## ABOUT THIS TASK
Transcribe all the entries word for word, skipping the pictures.
═════ DATA EXTRACT
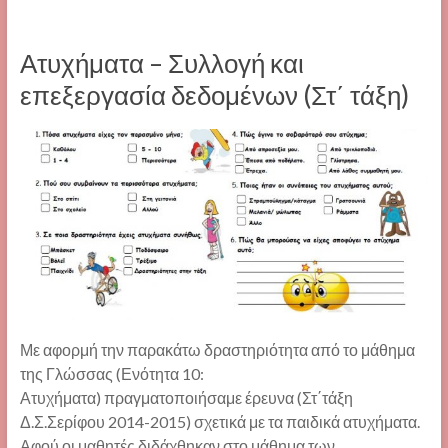
Ατυχήματα – Συλλογή και
επεξεργασία δεδομένων (Στ΄ τάξη)
Με αφορμή την παρακάτω δραστηριότητα από το μάθημα
της Γλώσσας (Ενότητα 10:
Ατυχήματα) πραγματοποιήσαμε έρευνα (Στ΄τάξη
Δ.Σ.Σερίφου 2014-2015) σχετικά με τα παιδικά ατυχήματα.
Αφού οι μαθητές διδάχθηκαν στο μάθημα των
══════════
## FINISHED TASK
Ατυχήματα – Συλλογή και
επεξεργασία δεδομένων (Στ΄ τάξη)
Με αφορμή την παρακάτω δραστηριότητα από το μάθημα
της Γλώσσας (Ενότητα 10:
Ατυχήματα) πραγματοποιήσαμε έρευνα (Στ΄τάξη
Δ.Σ.Σερίφου 2014-2015) σχετικά με τα παιδικά ατυχήματα.
Αφού οι μαθητές διδάχθηκαν στο μάθημα των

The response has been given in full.